The only OpenClacky-specific field is description — that's what the main
agent sees, and a clear one-liner significantly improves how accurately it
picks the right server.
A few details worth knowing
Lazy process startup. MCP server processes are not spawned when OpenClacky
boots. The first actual call to a server triggers spawn; idle servers shut
down after 5 minutes. This is consistent with OpenClacky's "no gateway"
philosophy — we don't run processes you aren't using. See the
Tech Deep Dive for context.
Config layering. ~/.clacky/mcp.json (global) and
<project>/.clacky/mcp.json (per-project) both get loaded. Project-level
overrides global on name collision.
Slash commands. Every MCP server gets an automatic /mcp-<name> slash
command, callable directly from the CLI or Web UI.

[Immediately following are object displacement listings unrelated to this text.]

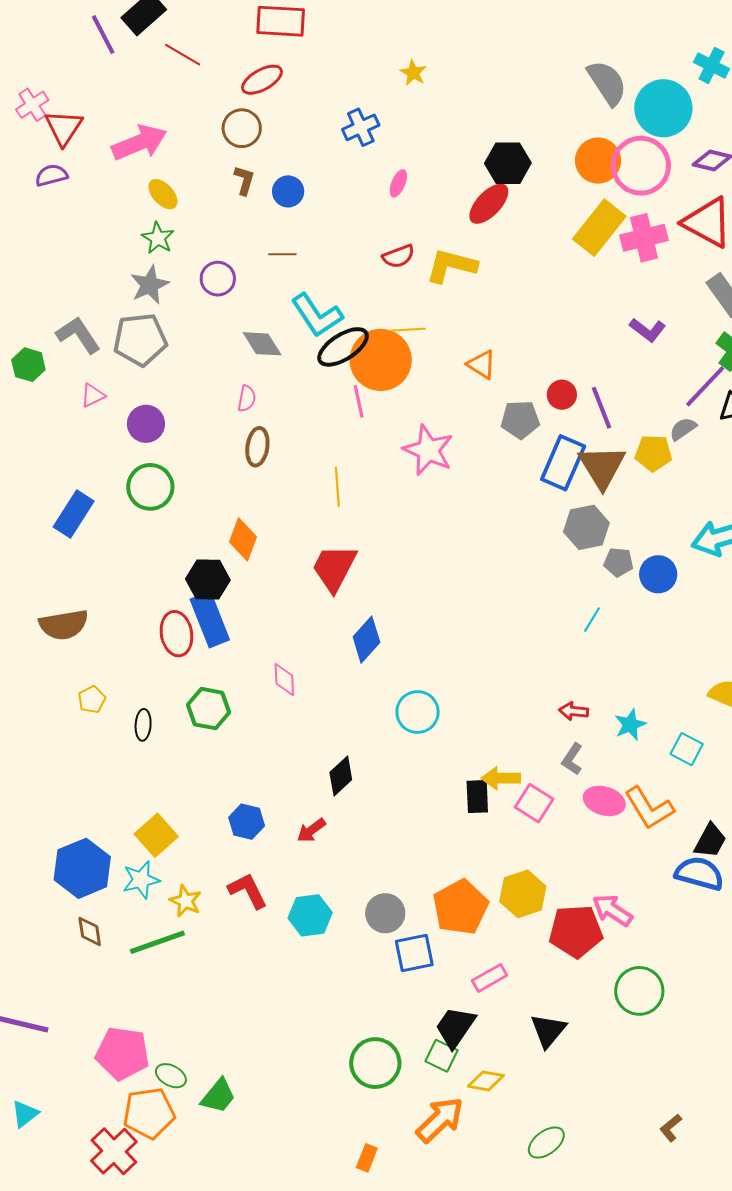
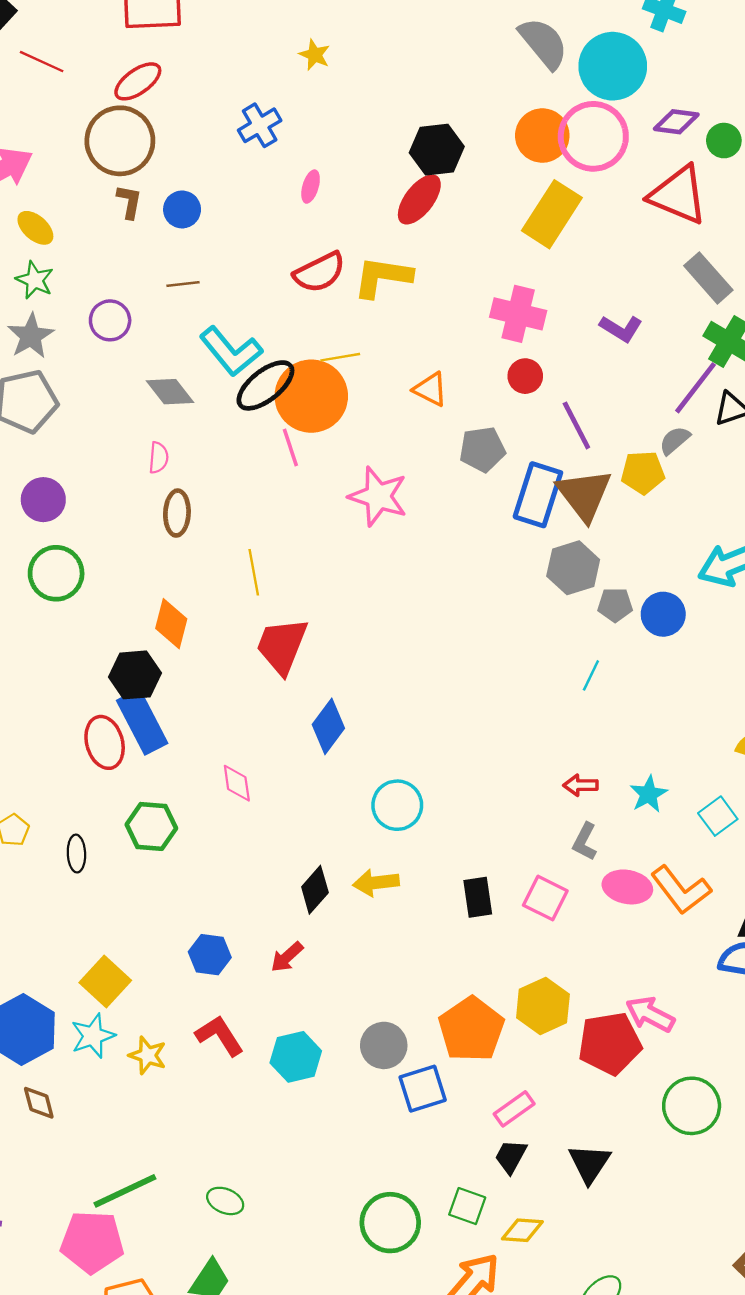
brown circle: (242, 128) -> (120, 141), size x1.5
pink cross: (644, 238) -> (518, 314), moved, turned 33
red semicircle: (398, 256) -> (320, 272), size x1.4
red circle: (562, 395) -> (525, 376), moved
yellow line: (337, 487) -> (254, 572), moved
cyan square: (687, 749) -> (718, 816), turned 32
yellow arrow: (501, 778) -> (376, 883), moved
green line: (157, 942) -> (125, 1191), moved
black trapezoid: (455, 1027) -> (511, 1156), moved, size x0.7
green ellipse: (171, 1076) -> (225, 1201), moved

Relationship to Skills. Internally, an MCP server is a synthesized virtual
Skill. Skills are OpenClacky's core abstraction (see the
Tech Deep Dive), and MCP rides that abstraction
instead of bolting on a parallel one. That's a big part of why the
main-context cost stays this small.
Recommended setup
Light use (no impact on main-context speed): 1–3 servers, picking your
highest-frequency ones — typically filesystem + GitHub.
Heavy use: feel free to install 10+ servers. OpenClacky's architecture
makes "lots of MCP servers" no longer a tax — the main context grows linearly
at ~50 tokens per server, so even 20 servers only adds ~1,000 tokens.